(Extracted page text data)
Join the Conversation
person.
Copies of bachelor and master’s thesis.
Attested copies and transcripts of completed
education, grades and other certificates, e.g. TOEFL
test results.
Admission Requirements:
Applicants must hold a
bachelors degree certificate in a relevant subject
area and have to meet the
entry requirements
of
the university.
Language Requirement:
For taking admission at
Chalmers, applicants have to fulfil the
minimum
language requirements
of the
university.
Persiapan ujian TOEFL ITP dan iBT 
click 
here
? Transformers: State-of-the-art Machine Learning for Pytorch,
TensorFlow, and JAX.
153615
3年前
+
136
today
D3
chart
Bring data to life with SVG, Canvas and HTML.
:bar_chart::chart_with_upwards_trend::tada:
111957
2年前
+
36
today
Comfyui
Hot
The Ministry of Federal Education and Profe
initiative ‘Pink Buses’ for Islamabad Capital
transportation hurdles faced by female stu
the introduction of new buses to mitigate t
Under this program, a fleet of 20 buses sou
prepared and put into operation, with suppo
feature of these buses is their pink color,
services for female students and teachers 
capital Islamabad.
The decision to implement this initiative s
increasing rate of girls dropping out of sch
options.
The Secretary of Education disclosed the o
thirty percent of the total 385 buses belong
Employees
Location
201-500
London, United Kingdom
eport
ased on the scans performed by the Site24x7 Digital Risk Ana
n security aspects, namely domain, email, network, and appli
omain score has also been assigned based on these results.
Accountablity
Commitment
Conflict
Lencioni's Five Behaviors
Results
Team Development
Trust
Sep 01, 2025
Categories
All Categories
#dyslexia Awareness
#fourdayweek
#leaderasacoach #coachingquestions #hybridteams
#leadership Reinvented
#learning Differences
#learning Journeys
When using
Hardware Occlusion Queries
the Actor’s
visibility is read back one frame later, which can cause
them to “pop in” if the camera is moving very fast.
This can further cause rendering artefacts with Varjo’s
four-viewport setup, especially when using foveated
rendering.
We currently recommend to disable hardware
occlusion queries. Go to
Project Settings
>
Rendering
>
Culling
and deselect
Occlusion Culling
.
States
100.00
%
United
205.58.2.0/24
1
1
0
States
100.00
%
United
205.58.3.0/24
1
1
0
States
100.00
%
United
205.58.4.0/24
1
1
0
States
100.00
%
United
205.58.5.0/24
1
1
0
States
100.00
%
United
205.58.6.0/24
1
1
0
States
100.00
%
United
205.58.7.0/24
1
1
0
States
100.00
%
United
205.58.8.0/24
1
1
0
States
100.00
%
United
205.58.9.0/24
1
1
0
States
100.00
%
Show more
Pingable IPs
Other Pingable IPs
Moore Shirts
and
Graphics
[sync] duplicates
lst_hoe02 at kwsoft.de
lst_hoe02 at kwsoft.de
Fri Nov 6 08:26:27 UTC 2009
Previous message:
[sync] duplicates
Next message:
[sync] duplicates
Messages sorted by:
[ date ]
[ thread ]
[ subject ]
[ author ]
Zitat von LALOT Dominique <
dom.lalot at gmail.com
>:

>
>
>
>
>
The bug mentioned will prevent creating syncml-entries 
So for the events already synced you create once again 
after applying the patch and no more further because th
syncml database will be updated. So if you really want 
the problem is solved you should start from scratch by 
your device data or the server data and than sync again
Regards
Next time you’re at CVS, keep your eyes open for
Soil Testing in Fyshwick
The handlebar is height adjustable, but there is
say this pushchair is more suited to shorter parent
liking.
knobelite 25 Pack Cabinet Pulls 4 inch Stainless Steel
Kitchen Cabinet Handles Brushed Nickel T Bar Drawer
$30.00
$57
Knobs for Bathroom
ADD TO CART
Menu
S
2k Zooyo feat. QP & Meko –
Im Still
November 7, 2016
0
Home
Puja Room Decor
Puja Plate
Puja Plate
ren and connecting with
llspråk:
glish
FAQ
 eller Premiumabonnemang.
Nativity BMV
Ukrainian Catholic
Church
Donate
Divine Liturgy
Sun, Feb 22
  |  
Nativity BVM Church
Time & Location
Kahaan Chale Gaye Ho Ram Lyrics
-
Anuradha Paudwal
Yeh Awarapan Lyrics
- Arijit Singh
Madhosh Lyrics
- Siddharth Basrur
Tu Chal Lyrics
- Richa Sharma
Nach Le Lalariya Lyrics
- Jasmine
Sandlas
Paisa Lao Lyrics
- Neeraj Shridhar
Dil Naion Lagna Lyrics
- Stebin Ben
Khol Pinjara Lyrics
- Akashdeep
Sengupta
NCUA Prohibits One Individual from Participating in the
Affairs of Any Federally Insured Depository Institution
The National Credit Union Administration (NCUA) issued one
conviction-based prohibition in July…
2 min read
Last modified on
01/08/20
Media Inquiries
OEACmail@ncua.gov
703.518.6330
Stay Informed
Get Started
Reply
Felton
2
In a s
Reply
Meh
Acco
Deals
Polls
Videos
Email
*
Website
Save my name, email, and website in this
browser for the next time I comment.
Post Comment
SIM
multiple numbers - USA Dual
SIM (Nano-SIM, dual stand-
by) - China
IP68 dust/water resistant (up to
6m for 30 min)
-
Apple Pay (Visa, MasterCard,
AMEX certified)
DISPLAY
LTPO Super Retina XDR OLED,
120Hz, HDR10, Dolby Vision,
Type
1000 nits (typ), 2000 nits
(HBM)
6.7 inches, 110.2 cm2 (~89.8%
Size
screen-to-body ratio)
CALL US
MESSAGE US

WHAT IS BEING ASKED –
Both the first line of the records above and the line containing "prepared and put into operation, with suppo" are to be transcribed exactly, together with every line between them, and nothing else.

THE COMPLETED TASK –
Join the Conversation
person.
Copies of bachelor and master’s thesis.
Attested copies and transcripts of completed
education, grades and other certificates, e.g. TOEFL
test results.
Admission Requirements:
Applicants must hold a
bachelors degree certificate in a relevant subject
area and have to meet the
entry requirements
of
the university.
Language Requirement:
For taking admission at
Chalmers, applicants have to fulfil the
minimum
language requirements
of the
university.
Persiapan ujian TOEFL ITP dan iBT 
click 
here
? Transformers: State-of-the-art Machine Learning for Pytorch,
TensorFlow, and JAX.
153615
3年前
+
136
today
D3
chart
Bring data to life with SVG, Canvas and HTML.
:bar_chart::chart_with_upwards_trend::tada:
111957
2年前
+
36
today
Comfyui
Hot
The Ministry of Federal Education and Profe
initiative ‘Pink Buses’ for Islamabad Capital
transportation hurdles faced by female stu
the introduction of new buses to mitigate t
Under this program, a fleet of 20 buses sou
prepared and put into operation, with suppo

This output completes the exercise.